**Exercise directions:** For the listing below, return the line containing "con le AU che di", the line containing "discussioni mool", and all lines in between, exactly as written and nothing else.

**Provided records:**
--- START ---

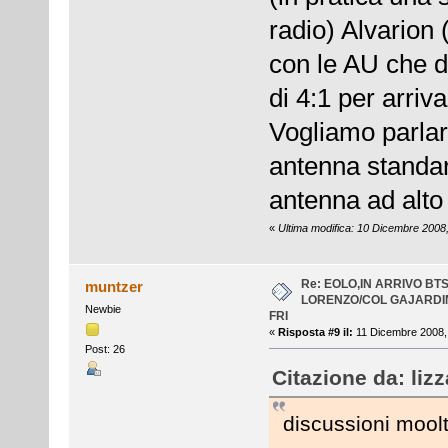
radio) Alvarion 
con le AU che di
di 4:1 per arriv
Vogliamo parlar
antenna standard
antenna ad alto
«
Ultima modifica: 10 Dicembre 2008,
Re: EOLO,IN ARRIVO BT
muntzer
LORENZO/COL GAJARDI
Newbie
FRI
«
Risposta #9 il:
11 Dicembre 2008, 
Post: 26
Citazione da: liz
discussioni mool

--- END ---
--- START ---

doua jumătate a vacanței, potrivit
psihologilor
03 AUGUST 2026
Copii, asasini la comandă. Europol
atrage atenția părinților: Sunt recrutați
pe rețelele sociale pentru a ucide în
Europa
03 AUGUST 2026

--- END ---
--- START ---

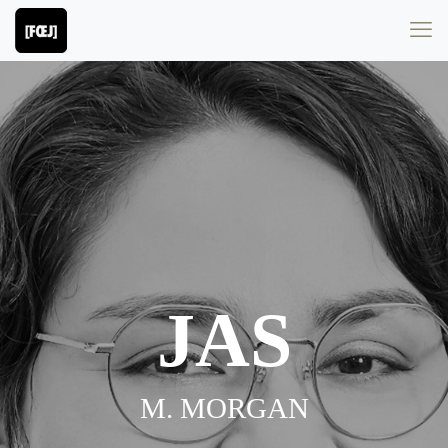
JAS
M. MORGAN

--- END ---

**Written answer:**
con le AU che di
di 4:1 per arriv
Vogliamo parlar
antenna standard
antenna ad alto
«
Ultima modifica: 10 Dicembre 2008,
Re: EOLO,IN ARRIVO BT
muntzer
LORENZO/COL GAJARDI
Newbie
FRI
«
Risposta #9 il:
11 Dicembre 2008, 
Post: 26
Citazione da: liz
discussioni mool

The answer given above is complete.